Page-level text extractions:
——————————

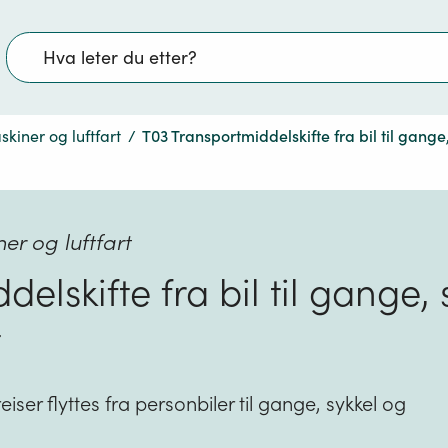
Søk
kiner og luftfart
/
T03 Transportmiddelskifte fra bil til gange
er og luftfart
elskifte fra bil til gange, 
t
eiser flyttes fra personbiler til gange, sykkel og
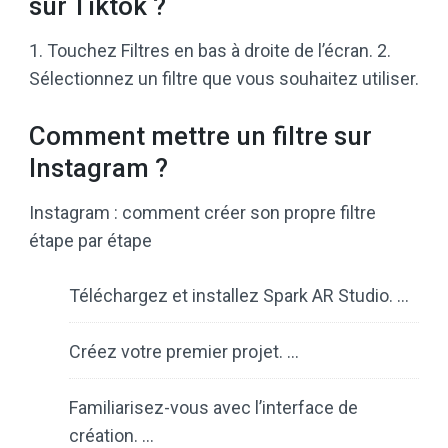
sur Tiktok ?
1. Touchez Filtres en bas à droite de l’écran. 2.
Sélectionnez un filtre que vous souhaitez utiliser.
Comment mettre un filtre sur
Instagram ?
Instagram : comment créer son propre filtre
étape par étape
Téléchargez et installez Spark AR Studio. …
Créez votre premier projet. …
Familiarisez-vous avec l’interface de
création. …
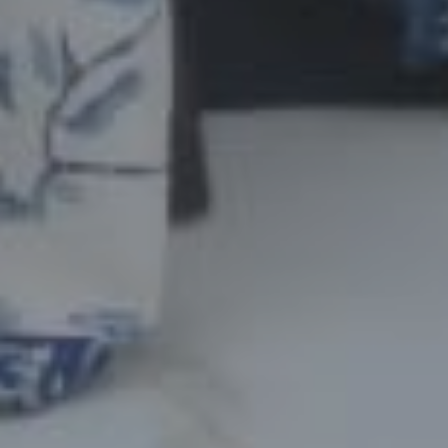
Lek nur
Hadir
4 bulan, 2 minggu lalu
Happy Wedding dek silvi
Endras
Hadir
6 bulan, 1 minggu lalu
InsyaAlloh samawa, Aamiin
Sri
Hadir
6 bulan, 1 minggu lalu
SAMAWA TILL JANNAH
Endras
Hadir
6 bulan, 1 minggu lalu
InsyaAlloh hadir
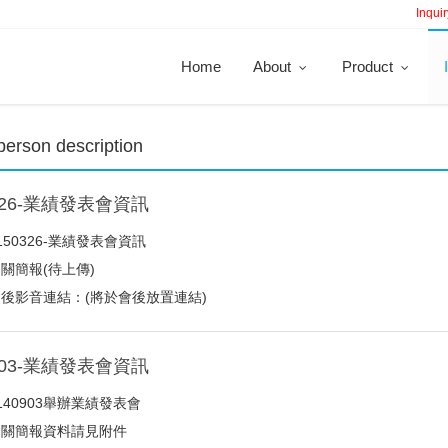
Inquir
Home
About
Product
person description
0326-業績發表會資訊
150326-業績發表會資訊
關簡報(待上傳)
後影音連結：(將於會後放置連結)
0903-業績發表會資訊
140903舉辦業績發表會
相關簡報資料請見附件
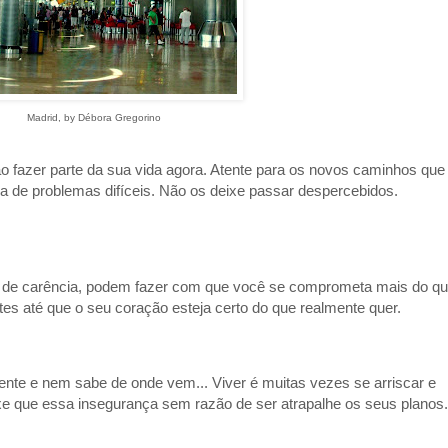
Madrid, by Débora Gregorino
ão fazer parte da sua vida agora. Atente para os novos caminhos que
da de problemas difíceis. Não os deixe passar despercebidos.
to de carência, podem fazer com que você se comprometa mais do q
tes até que o seu coração esteja certo do que realmente quer.
nte e nem sabe de onde vem... Viver é muitas vezes se arriscar e
e que essa insegurança sem razão de ser atrapalhe os seus planos.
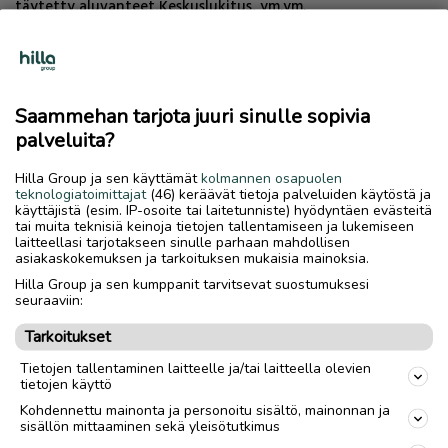
täytetty,aluvanteet,Keskuslukitus, ym.ym.
Merkki
Ford
Malli
Mondeo
Saammehan tarjota juuri sinulle sopivia
palveluita?
Ajoneuvotyyppi
Pakettiauto
Vuosimalli
Hilla Group ja sen käyttämät
kolmannen osapuolen
2007
vm
teknologiatoimittajat
(46) keräävät tietoja palveluiden käytöstä ja
käyttäjistä (esim. IP-osoite tai laitetunniste) hyödyntäen evästeitä
Mittarilukema
593000
km
tai muita teknisiä keinoja tietojen tallentamiseen ja lukemiseen
laitteellasi tarjotakseen sinulle parhaan mahdollisen
Korimalli
Farmari
asiakaskokemuksen ja tarkoituksen mukaisia mainoksia.
Hilla Group ja sen kumppanit tarvitsevat suostumuksesi
Käyttövoima
Diesel
seuraaviin:
Moottorin koko
1.8
l
Tarkoitukset
Vaihteisto
Manuaali
Tietojen tallentaminen laitteelle ja/tai laitteella olevien
tietojen käyttö
Vetotapa
Etuveto
Kohdennettu mainonta ja personoitu sisältö, mainonnan ja
sisällön mittaaminen sekä yleisötutkimus
Ovien lukumäärä
5 ovea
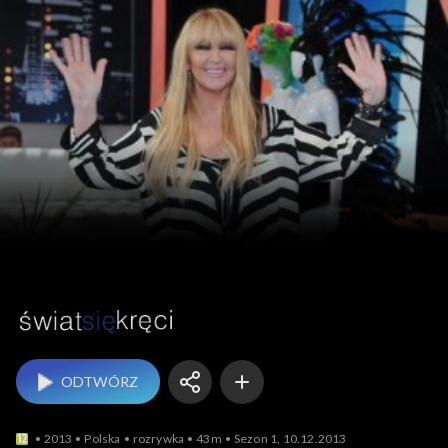
Świat się kręci
ODTWÓRZ
2013
Polska
rozrywka
43m
Sezon 1, 10.12.2013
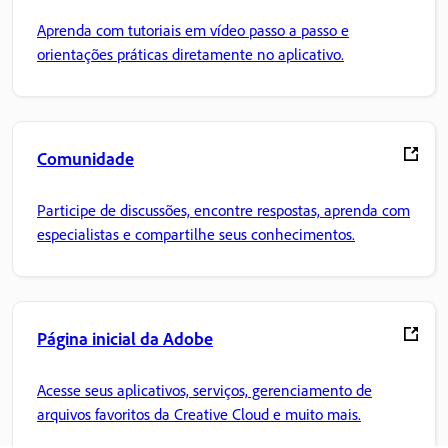
Aprenda com tutoriais em vídeo passo a passo e
orientações práticas diretamente no aplicativo.
Comunidade
Participe de discussões, encontre respostas, aprenda com
especialistas e compartilhe seus conhecimentos.
Página inicial da Adobe
Acesse seus aplicativos, serviços, gerenciamento de
arquivos favoritos da Creative Cloud e muito mais.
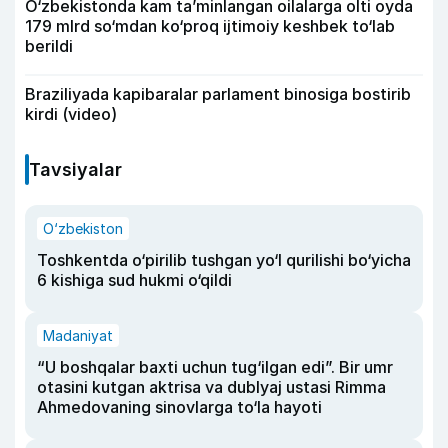
O‘zbekistonda kam ta’minlangan oilalarga olti oyda
179 mlrd so‘mdan ko‘proq ijtimoiy keshbek to‘lab
berildi
Braziliyada kapibaralar parlament binosiga bostirib
kirdi (video)
Tavsiyalar
O‘zbekiston
Toshkentda o‘pirilib tushgan yo‘l qurilishi bo‘yicha
6 kishiga sud hukmi o‘qildi
Madaniyat
“U boshqalar baxti uchun tug‘ilgan edi”. Bir umr
otasini kutgan aktrisa va dublyaj ustasi Rimma
Ahmedovaning sinovlarga to‘la hayoti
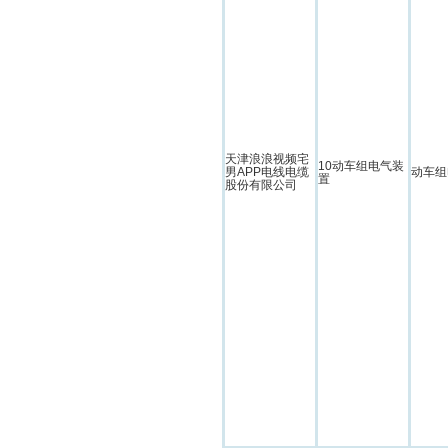
天津浪浪视频宅
10动车组电气装
男APP电线电缆
动车组
置
股份有限公司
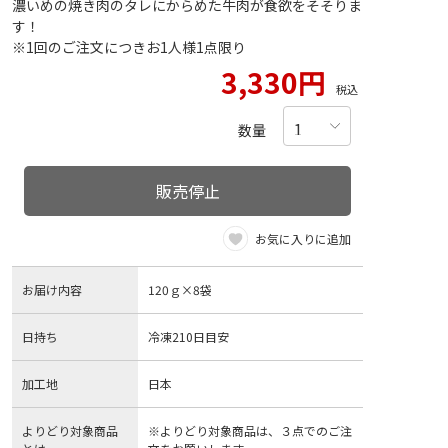
濃いめの焼き肉のタレにからめた牛肉が食欲をそそりま
す！
※1回のご注文につきお1人様1点限り
3,330円
税込
数量
販売停止
お気に入りに追加
お届け内容
120ｇ×8袋
日持ち
冷凍210日目安
加工地
日本
よりどり対象商品
※よりどり対象商品は、３点でのご注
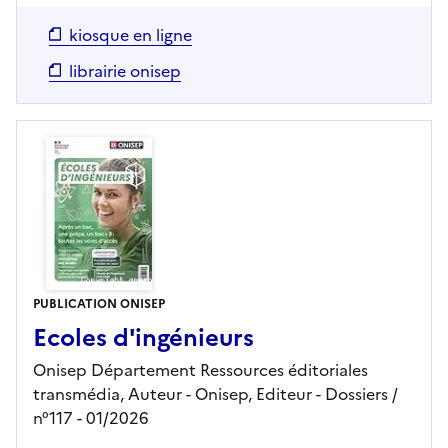
kiosque en ligne
librairie onisep
PUBLICATION ONISEP
Ecoles d'ingénieurs
Onisep Département Ressources éditoriales
transmédia, Auteur -
Onisep,
Editeur
- Dossiers
/
n°117
- 01/2026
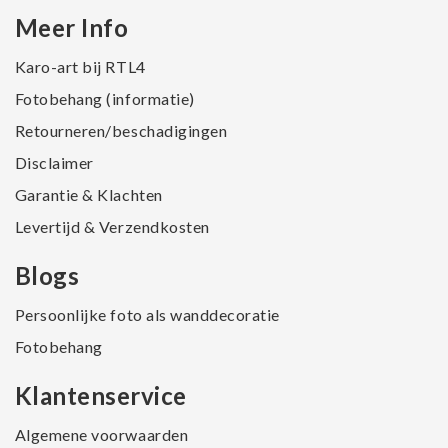
Meer Info
Karo-art bij RTL4
Fotobehang (informatie)
Retourneren/beschadigingen
Disclaimer
Garantie & Klachten
Levertijd & Verzendkosten
Blogs
Persoonlijke foto als wanddecoratie
Fotobehang
Klantenservice
Algemene voorwaarden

——————————

=== REQUIRED WORK ===
In the records above, locate each line with the word "fazer". Copy all such lines.

=== TASK SOLUTION ===
ão fazer parte da sua vida agora. Atente para os novos caminhos que
to de carência, podem fazer com que você se comprometa mais do q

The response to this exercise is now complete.